Según un informe publicado por el gobierno de Ottawa, el número de canadienses que recurrió al suicidio asistido casi se duplicó entre 2017 y 2019. Más de un tercio de quienes optaron por una "muerte medicamente asistida", únicamente mencionaron el hecho de ser una "carga" para su familia o sus seres queridos.

El primer informe anual sobre las "muertes medicamente asistidas" (MMA) en Canadá se publicó en julio de 2020. Dicho informe abarca el año 2019, en el que 5,631 canadienses pusieron fin deliberadamente a su propia vida utilizando los protocolos a su disposición. Una cifra que representa el 2% del total de las muertes registradas en Canadá, frente al 1.12% en 2018, casi el doble.

El informe reveló que el cáncer, las enfermedades respiratorias y los trastornos neurológicos son las patologías más comunes entre quienes recurren a la MMA.
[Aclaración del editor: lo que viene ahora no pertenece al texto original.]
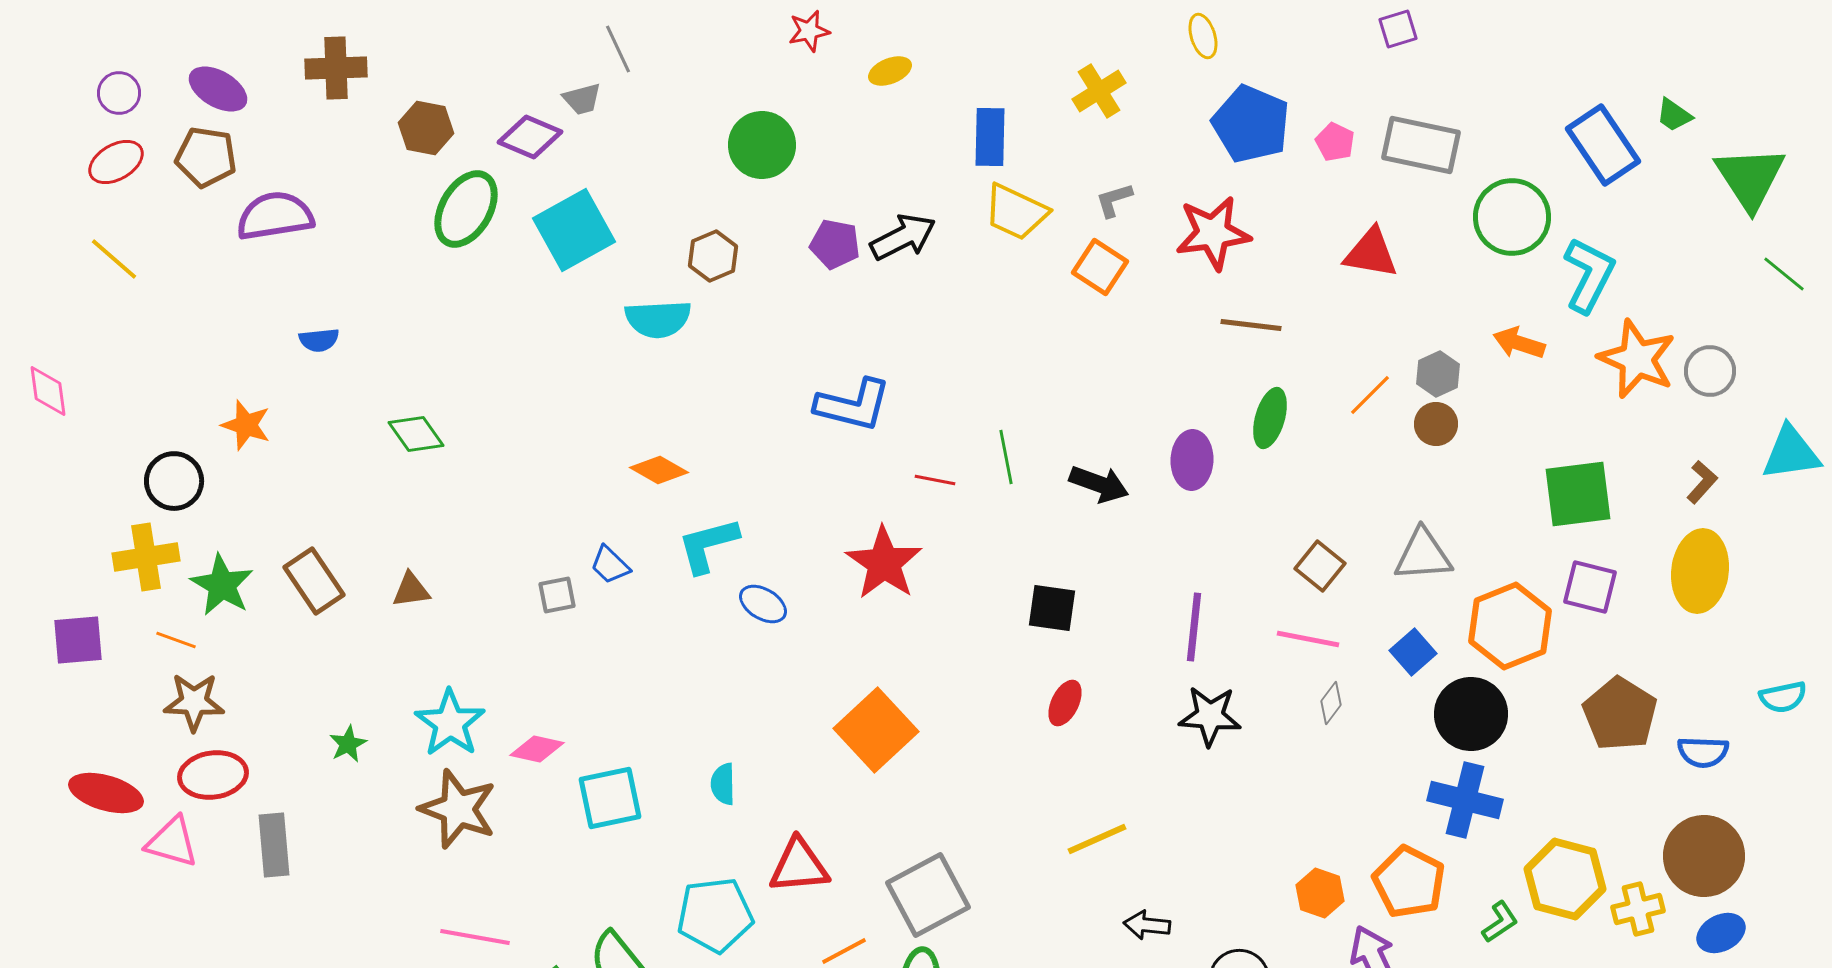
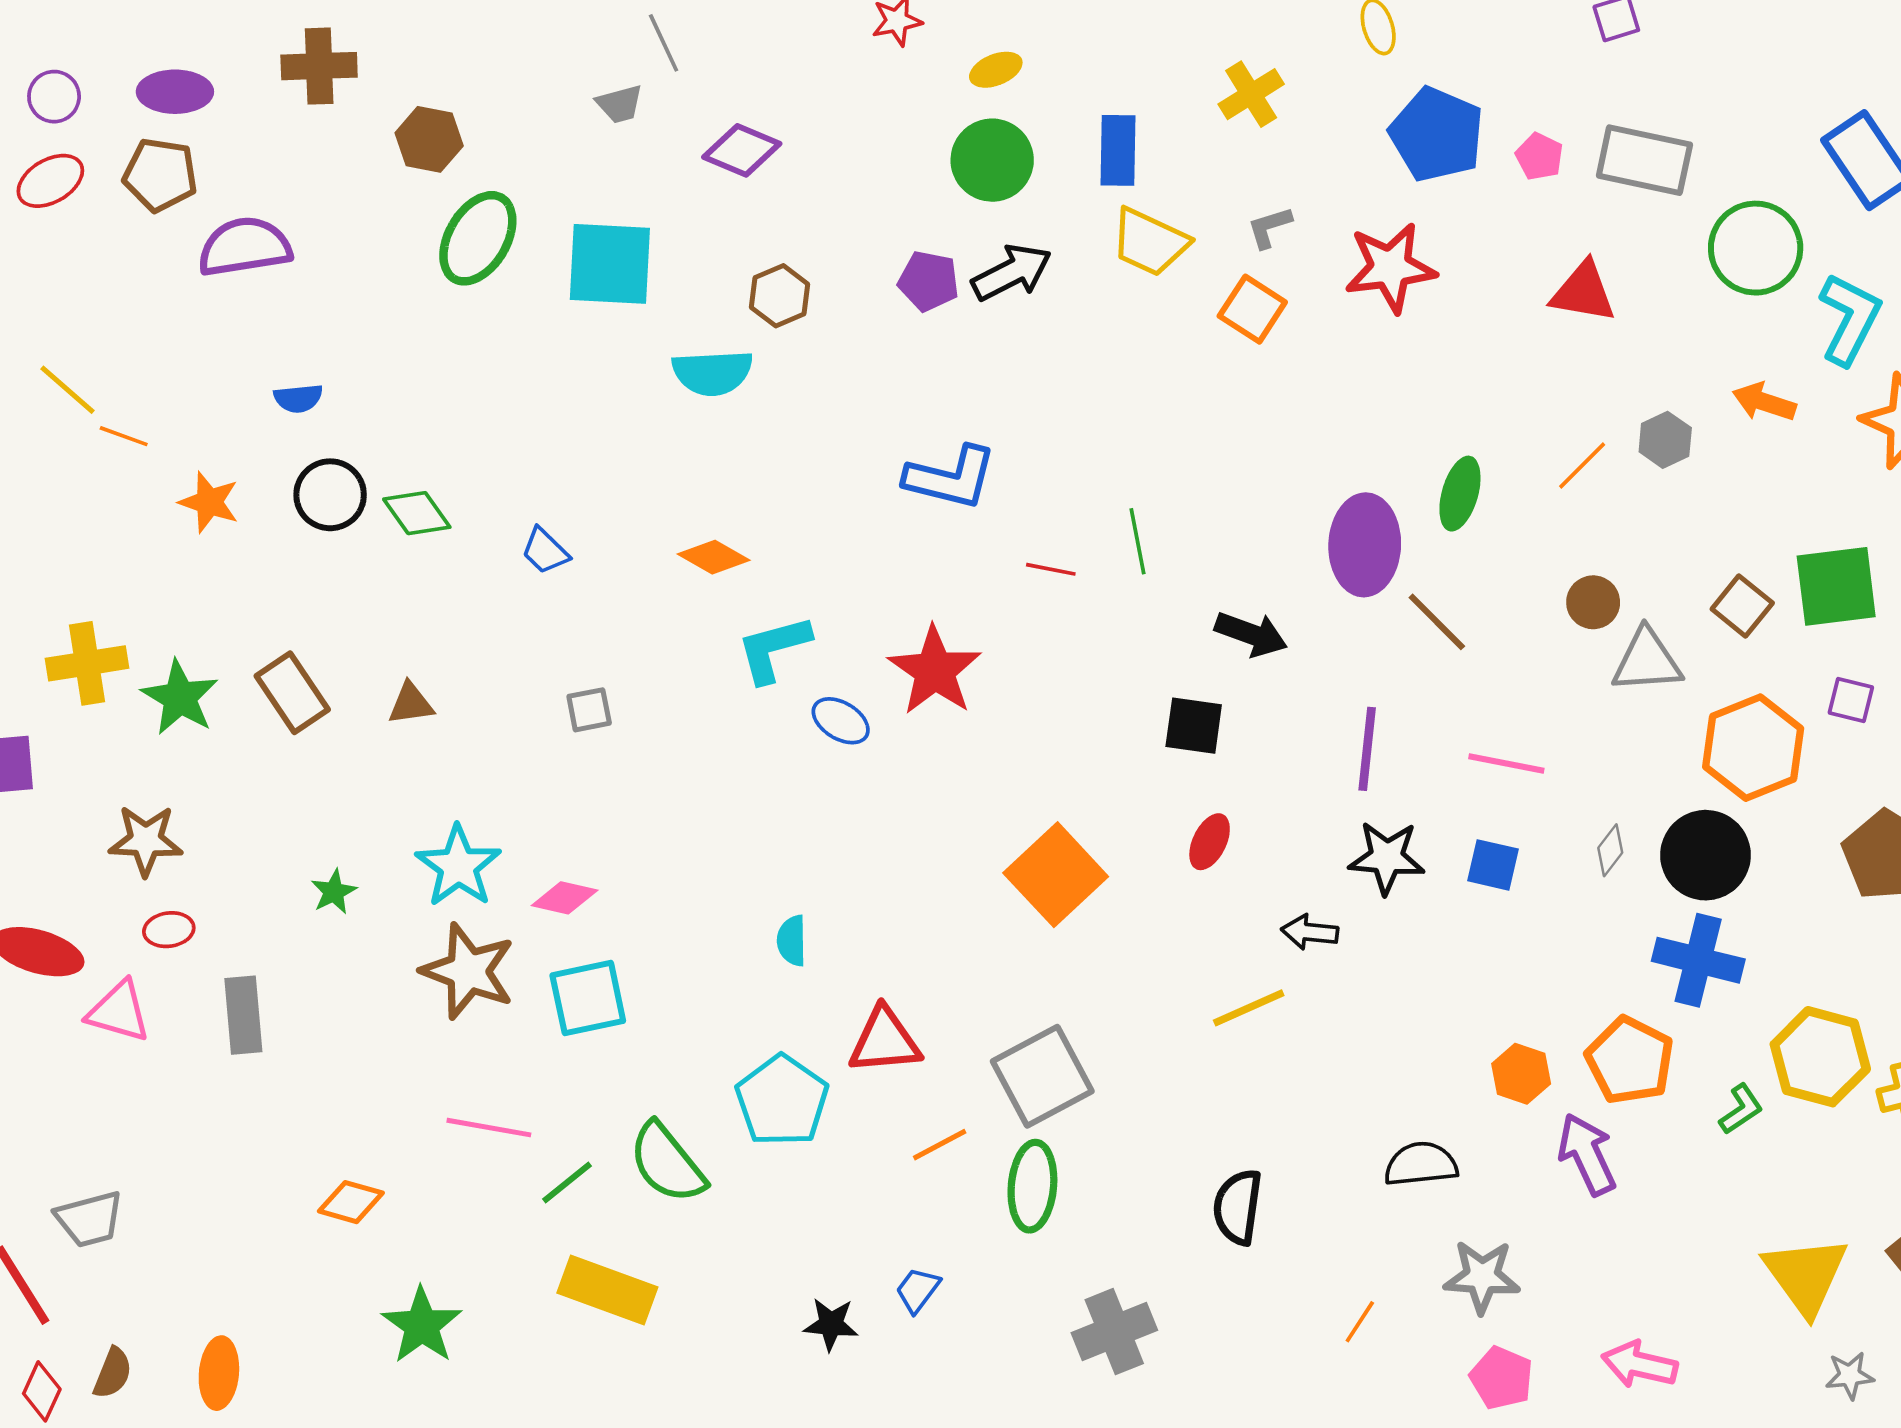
purple ellipse: (218, 89) -> (175, 92), turned -30
purple diamond: (530, 137) -> (742, 150), moved
green circle: (762, 145) -> (992, 160), moved
cyan square: (574, 230) -> (610, 264), turned 32
yellow line: (114, 259) -> (67, 390), moved
brown line: (1251, 325) -> (1437, 622), moved, turned 38
brown circle: (1436, 424) -> (1593, 602), moved
purple ellipse: (1192, 460) -> (1365, 545), size x1.4
black circle: (174, 481) -> (330, 495), moved
black arrow: (1099, 484) -> (1251, 634), moved
red star: (884, 563) -> (935, 671), moved
blue trapezoid: (610, 565) -> (545, 551), moved
brown square: (1320, 566) -> (1742, 606), moved
purple square: (1590, 587) -> (1851, 700), size x0.7
orange line: (176, 640) -> (124, 436), moved
blue square: (1413, 652) -> (1493, 865), moved, turned -36
gray diamond: (1331, 703) -> (1610, 850), moved
orange square: (876, 730) -> (1056, 875), moved
red ellipse: (213, 775) -> (169, 930), size x0.6
cyan square: (610, 798) -> (588, 998), moved
cyan pentagon: (715, 915) -> (782, 1101), turned -30
black arrow: (1147, 925) -> (1310, 932), moved

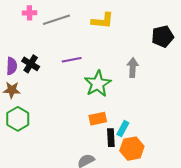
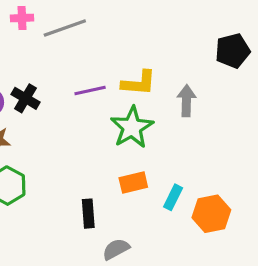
yellow L-shape: (102, 21) -> (139, 83), moved
black rectangle: (111, 138) -> (88, 214), moved
orange hexagon: (132, 149) -> (211, 214), moved

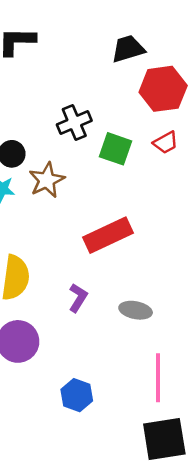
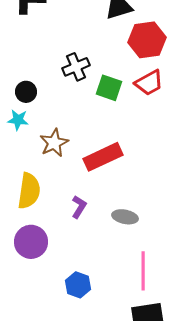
red trapezoid: (166, 143) -> (149, 83), size x1.4
brown star: (47, 180) -> (54, 143), moved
Para recurrir al suicidio asistido, el paciente no solo debe sufrir una enfermedad fatal, sino que también debe demostrar que su padecimiento le está provocando un sufrimiento físico o psicológico intolerable.

Pero esta condición es ampliamente superada. De hecho, en poco más de un tercio de las muertes, el sufrimiento psicológico "intolerable" se limita a considerarse como "una carga para la familia, los amigos o los cuidadores". En el 13.7% de los casos, los sentimientos de "soledad y aislamiento" son suficientes para dar inicio al macabro protocolo.

En este contexto, tampoco es inconcebible que un paciente vulnerable se vea empujado al suicidio por sus allegados o el personal médico que lo rodea.

En febrero de 2020, el cardenal Thomas Collins, arzobispo de Toronto, se pronunció para censurar la ampliación de los criterios psicológicos y subjetivos que fomentan la MMA a expensas de los cuidados paliativos, a los cuales se les da poca importancia: "Si todos los canadienses tuvieran acceso a cuidados paliativos de calidad, menos personas pedirían una inyección letal. Pero en lugar de desarrollar una cultura global del cuidado, nos apresuramos a morir bajo petición".

Peor aún, el cuerpo médico en Canadá se encuentra en una situación difícil: la objeción de conciencia no existe, y el margen para negarse a realizar una eutanasia sigue siendo estrecho. Que San José tenga piedad de este país que alguna vez fue tan católico.